Всем это понравилось, все пошли в сад и, усевшись там, приготовились с нетерпением слушать.
(19) Тогда Красс начал:
—Ваше дружеское желание и твоя, Антоний, быстрота рассуждений лишают меня возможности уклониться от выступления, несмотря на то, что причина для этого у меня весьма основательная. Ведь Антоний, расчленяя наш предмет, сам взялся рассуждать о содержании речи оратора, а мне предоставил разговор об ее украшении, то есть он разделил то, что разъединить невозможно. Всякая речь состоит из содержания и слов, и во всякой речи слова без содержания лишаются почвы, а содержание без слов лишается ясности. (20) И я полагаю, что древние мыслители, с их более широким кругозором, видели в природе гораздо больше, чем может увидеть наш собственный ум, когда они утверждали, что все в мире, и верхнее и нижнее, едино и связано единой силой и гармонией[484] мироздания. Ибо нет таких вещей, которые могли бы существовать сами по себе, в отрыве от остального, и без которых остальное могло бы сохранять свою силу и вековечную сущность.
6. (21) Если же это учение кажется превосходящим наш разум и чувство, то вот тебе, Катул, мнение Платона[485], справедливое и тебе хорошо известное: всякая наука, обнимающая благородные и возвышенные знания, составляет единое и неразрывное целое. Ибо как только постигается сущность того учения, которое объясняет причину и цель вещей, тотчас открывается некое удивительное согласие и созвучие всех наук. (22) Ну, а если и это представляется слишком высоким для нашего земного взгляда, все–таки мы обязаны, по крайней мере, знать и помнить хотя бы то, что мы избрали, признали и сделали своим постоянным занятием.
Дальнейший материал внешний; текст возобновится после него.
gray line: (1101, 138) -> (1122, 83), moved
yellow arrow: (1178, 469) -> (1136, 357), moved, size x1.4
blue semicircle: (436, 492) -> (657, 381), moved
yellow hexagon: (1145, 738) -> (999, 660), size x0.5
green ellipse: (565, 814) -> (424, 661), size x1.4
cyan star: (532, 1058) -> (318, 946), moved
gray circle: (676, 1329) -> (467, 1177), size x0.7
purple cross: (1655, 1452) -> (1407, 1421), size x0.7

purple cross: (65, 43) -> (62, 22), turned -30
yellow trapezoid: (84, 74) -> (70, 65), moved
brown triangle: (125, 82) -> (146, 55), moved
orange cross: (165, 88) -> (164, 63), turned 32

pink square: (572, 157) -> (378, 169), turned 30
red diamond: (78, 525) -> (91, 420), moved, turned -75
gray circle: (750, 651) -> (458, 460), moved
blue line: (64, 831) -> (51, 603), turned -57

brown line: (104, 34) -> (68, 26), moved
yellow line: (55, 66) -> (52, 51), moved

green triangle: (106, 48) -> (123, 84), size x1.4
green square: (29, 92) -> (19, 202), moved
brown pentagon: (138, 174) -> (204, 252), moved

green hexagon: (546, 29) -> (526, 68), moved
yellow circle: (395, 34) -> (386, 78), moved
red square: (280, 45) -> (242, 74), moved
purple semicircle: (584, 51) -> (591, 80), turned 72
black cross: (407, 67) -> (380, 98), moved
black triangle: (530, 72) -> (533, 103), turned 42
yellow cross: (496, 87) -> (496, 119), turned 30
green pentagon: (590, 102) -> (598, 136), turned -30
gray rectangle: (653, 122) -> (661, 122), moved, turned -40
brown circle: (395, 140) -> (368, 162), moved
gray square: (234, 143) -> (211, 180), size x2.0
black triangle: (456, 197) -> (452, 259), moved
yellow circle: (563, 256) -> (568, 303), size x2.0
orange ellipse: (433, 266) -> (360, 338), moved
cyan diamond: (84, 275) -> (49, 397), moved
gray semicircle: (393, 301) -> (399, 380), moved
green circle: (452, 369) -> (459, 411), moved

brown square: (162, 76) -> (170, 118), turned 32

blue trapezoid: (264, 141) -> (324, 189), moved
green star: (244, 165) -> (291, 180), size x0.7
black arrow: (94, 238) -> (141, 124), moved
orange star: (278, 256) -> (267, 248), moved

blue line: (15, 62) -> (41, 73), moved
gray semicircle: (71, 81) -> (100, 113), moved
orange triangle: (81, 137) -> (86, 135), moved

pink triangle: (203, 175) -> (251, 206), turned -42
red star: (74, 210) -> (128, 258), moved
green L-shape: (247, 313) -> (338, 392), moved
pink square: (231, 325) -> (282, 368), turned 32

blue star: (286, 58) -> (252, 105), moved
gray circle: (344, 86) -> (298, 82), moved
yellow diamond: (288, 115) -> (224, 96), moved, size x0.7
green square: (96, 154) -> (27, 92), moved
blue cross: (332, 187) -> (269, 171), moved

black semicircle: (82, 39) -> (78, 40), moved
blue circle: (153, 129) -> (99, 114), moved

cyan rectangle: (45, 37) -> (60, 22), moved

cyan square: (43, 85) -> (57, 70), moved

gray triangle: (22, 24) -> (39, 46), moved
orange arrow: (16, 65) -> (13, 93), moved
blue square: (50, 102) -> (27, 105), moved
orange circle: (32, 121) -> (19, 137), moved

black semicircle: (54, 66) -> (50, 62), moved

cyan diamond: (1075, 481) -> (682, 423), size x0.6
Итак, повторяю то, что я и сам говорил вчера, и что сегодня в утренней беседе несколько раз отметил Антоний: красноречие едино, в каких бы областях и границах человеческого рассуждения оно ни применялось. (23) Будет ли это речь о природе неба и земли или же о божественной и человеческой сущности; будет ли это речь на суде, или в сенате, или в народном собрании[486]; должна ли она побуждать людей, или поучать, или сдерживать, или волновать, или успокаивать, или зажигать, или унимать; обращена ли она к немногим или многим; для незнакомцев ли она, или для друзей, или для самого себя, — речь, даже растекаясь на отдельные ручьи, всегда исходит из единого источника, и, куда бы она ни вела, она всегда одинаково бывает богата мыслями и украшена словами. (24) Но так как всем, не только толпе, но даже людям кое–как образованным, легче бывает овладевать предметом не во всей его цельности, а разъяв и как бы растерзав его по частям (хотя слова от мыслей, как тело от души, нельзя отделить, не отняв жизни и у того, и у другого), то с бременем этого предрассудка приходится считаться. Поэтому я не возьму на себя больше того, что на меня возлагают: замечу лишь кратко, что ни словесное украшение нельзя найти, не выработав и не представив себе отчетливо мыслей, ни мысль не может обрести блеск без светоча слов.
Единство и разнообразие красноречия (25–37)
Но прежде чем я попытаюсь коснуться того, чем должна быть украшена и освещена речь, я вкратце изложу то, что я думаю о красноречии в целом.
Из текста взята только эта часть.